The “/ip/ssh” have run into timeout, just as I expected to happen, but there configured settings apart from “forwarding-enabled=remote” anyway (on some, not all devices).

What I have missed to mention before is, that after a device with this error is rebooted, the problem is gone for the moment but there a high possibility that it will reoccur in near future (minutes, hours, days after reboot). So far I haven’t been able to detect any regularity.
cpu_profile_cpu1.png
cpu_profile_total.png
cpu_profile_cpu0.png

Hi,


Try to regenerate your SSH host keys in rsa/2k.

I’ve had some strangers behaviors on a hap ac3 with rsa/4k and with rsa/8k on RB5009.
But at this time i was running 7.10, maybe 7.11… i don’t remember.

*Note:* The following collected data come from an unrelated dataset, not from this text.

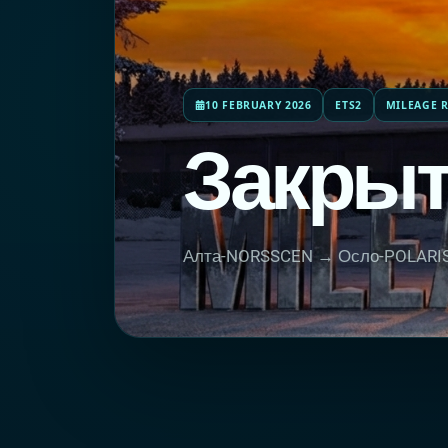
10 FEBRUARY 2026
ETS2
MILEAGE R
Закрыт
Алта-NORSSCEN → Осло-POLARIS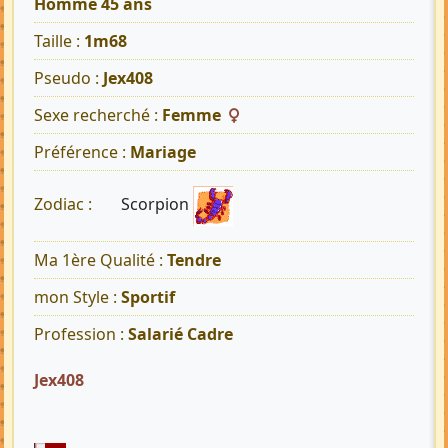
Homme 45 ans
Taille :
1m68
Pseudo :
Jex408
Sexe recherché :
Femme
Préférence :
Mariage
Scorpion
Zodiac :
Ma 1ère Qualité :
Tendre
mon Style :
Sportif
Profession :
Salarié Cadre
Jex408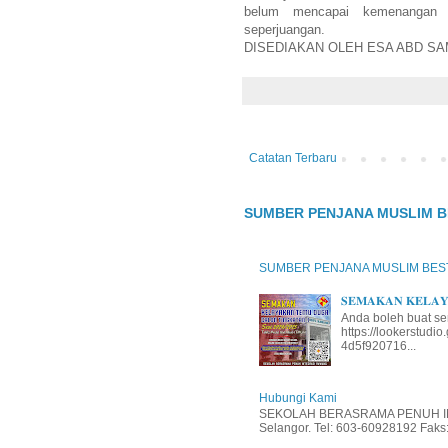
belum mencapai kemenangan 
seperjuangan.
DISEDIAKAN OLEH ESA ABD S
Catatan Terbaru
SUMBER PENJANA MUSLIM B
SUMBER PENJANA MUSLIM BES
𝐒𝐄𝐌𝐀𝐊𝐀𝐍 𝐊𝐄𝐋𝐀𝐘𝐀
Anda boleh buat se
https://lookerstud
4d5f920716...
Hubungi Kami
SEKOLAH BERASRAMA PENUH INT
Selangor. Tel: 603-60928192 Faks: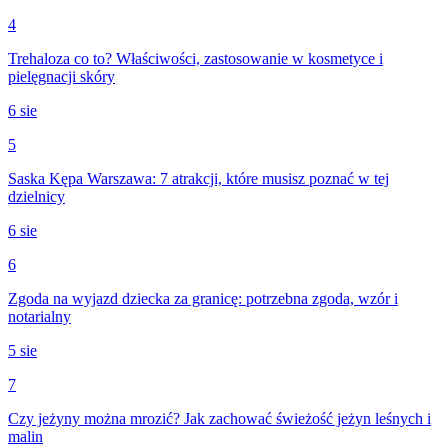
4
Trehaloza co to? Właściwości, zastosowanie w kosmetyce i
pielęgnacji skóry
6 sie
5
Saska Kępa Warszawa: 7 atrakcji, które musisz poznać w tej
dzielnicy
6 sie
6
Zgoda na wyjazd dziecka za granicę: potrzebna zgoda, wzór i
notarialny
5 sie
7
Czy jeżyny można mrozić? Jak zachować świeżość jeżyn leśnych i
malin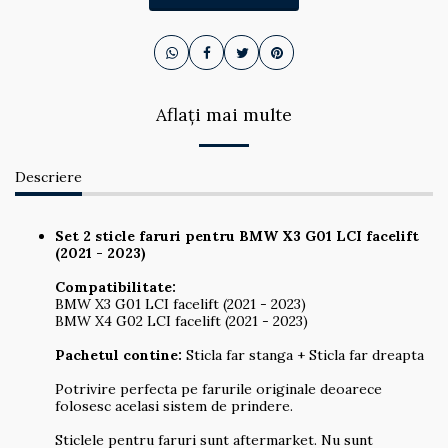
Aflați mai multe
Descriere
Set 2 sticle faruri pentru BMW X3 G01 LCI facelift
(2021 - 2023)
Compatibilitate:
BMW X3 G01 LCI facelift (2021 - 2023)
BMW X4 G02 LCI facelift (2021 - 2023)
Pachetul contine:
Sticla far stanga + Sticla far dreapta
Potrivire perfecta pe farurile originale deoarece
folosesc acelasi sistem de prindere.
Sticlele pentru faruri sunt aftermarket. Nu sunt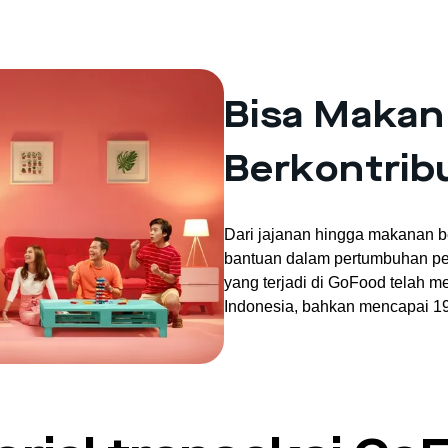
Bisa Makan
Berkontrib
Dari jajanan hingga makanan b
bantuan dalam pertumbuhan per
yang terjadi di GoFood telah
Indonesia, bahkan mencapai 19,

At this time, i’ve switched to ed25519 since 7.15 and don’t see any problem.

Hi.

Thanks for you input.
Haven’t tried to switch to an ed25519 host key yet, but will give it a try!

I am also using ed25519 public key for authentication since it has been implemented, but the error appears to occur regardless of the key type used for auth.

However, will give regenerating host keys a try and post a follow-up asap. :unamused:

A short follow up.

The last two weeks I have changed the ssh host-key to ed25519 and regenerated the host-key on every RouterOS device, followed by reboot.
Unfortunately, the problem still occurs. Subjectively, it has become somewhat less severe, but I could be mistaken.

What I also noticed is that an “autosupout.rif” is generated on every device at the time the error occurs. I will now submit another support request to Mikrotik in parallel with the “autosupout.rif”.

However, further ideas from the community are also much apprechiated!
2024-08-27_08h18_34.png
cpu_utilization.png